» THE TASK: For each line of the data that includes the word "fatto", copy the line.

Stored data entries
:::::
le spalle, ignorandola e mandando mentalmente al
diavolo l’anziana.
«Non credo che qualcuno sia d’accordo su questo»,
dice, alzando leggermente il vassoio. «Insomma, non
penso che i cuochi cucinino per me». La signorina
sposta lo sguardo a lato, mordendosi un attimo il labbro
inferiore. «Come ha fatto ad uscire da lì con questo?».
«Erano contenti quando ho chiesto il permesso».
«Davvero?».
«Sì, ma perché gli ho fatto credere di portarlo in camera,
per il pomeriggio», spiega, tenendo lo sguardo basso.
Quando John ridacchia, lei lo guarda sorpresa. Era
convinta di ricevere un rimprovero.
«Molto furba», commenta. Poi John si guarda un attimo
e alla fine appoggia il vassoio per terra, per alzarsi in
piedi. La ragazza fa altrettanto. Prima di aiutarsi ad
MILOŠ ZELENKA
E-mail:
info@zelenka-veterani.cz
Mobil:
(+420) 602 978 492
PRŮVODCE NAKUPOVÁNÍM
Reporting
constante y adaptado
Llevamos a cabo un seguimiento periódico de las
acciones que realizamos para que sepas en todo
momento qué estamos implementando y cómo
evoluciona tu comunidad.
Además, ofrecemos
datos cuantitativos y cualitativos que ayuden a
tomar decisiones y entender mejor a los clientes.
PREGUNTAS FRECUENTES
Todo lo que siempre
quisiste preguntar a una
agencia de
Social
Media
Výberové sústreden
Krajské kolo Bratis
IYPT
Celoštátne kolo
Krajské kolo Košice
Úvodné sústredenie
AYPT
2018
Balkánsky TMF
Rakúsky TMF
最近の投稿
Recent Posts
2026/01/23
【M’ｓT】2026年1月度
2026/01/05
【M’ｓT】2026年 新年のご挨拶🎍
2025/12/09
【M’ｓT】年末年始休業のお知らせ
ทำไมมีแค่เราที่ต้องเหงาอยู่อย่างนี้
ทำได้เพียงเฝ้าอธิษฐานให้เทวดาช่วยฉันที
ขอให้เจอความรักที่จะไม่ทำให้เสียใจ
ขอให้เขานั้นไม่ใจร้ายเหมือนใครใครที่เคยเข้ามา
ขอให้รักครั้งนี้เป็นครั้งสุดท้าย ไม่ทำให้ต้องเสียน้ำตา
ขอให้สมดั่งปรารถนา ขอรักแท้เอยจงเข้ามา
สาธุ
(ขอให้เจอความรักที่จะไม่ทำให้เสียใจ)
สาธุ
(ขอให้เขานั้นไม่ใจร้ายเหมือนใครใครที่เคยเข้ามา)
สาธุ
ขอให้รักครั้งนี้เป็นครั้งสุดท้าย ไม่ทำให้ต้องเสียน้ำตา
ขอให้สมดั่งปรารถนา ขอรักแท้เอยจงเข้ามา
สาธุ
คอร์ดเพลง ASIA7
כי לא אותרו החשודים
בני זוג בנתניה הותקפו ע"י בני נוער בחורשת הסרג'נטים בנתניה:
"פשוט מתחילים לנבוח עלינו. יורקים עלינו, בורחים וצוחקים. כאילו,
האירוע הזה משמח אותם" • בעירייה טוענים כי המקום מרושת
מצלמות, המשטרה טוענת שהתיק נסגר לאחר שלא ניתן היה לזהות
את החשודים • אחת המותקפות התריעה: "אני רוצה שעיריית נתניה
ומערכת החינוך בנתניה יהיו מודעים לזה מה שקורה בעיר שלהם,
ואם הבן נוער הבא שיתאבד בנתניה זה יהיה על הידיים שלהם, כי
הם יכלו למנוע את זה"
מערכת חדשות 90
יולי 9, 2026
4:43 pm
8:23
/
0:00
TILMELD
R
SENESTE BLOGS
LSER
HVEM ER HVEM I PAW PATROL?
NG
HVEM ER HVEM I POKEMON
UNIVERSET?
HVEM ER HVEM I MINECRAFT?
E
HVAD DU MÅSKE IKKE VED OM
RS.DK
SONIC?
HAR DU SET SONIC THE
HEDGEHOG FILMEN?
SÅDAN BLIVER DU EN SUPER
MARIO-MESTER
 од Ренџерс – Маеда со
:::::
» SOLUTION:
inferiore. «Come ha fatto ad uscire da lì con questo?».
«Sì, ma perché gli ho fatto credere di portarlo in camera,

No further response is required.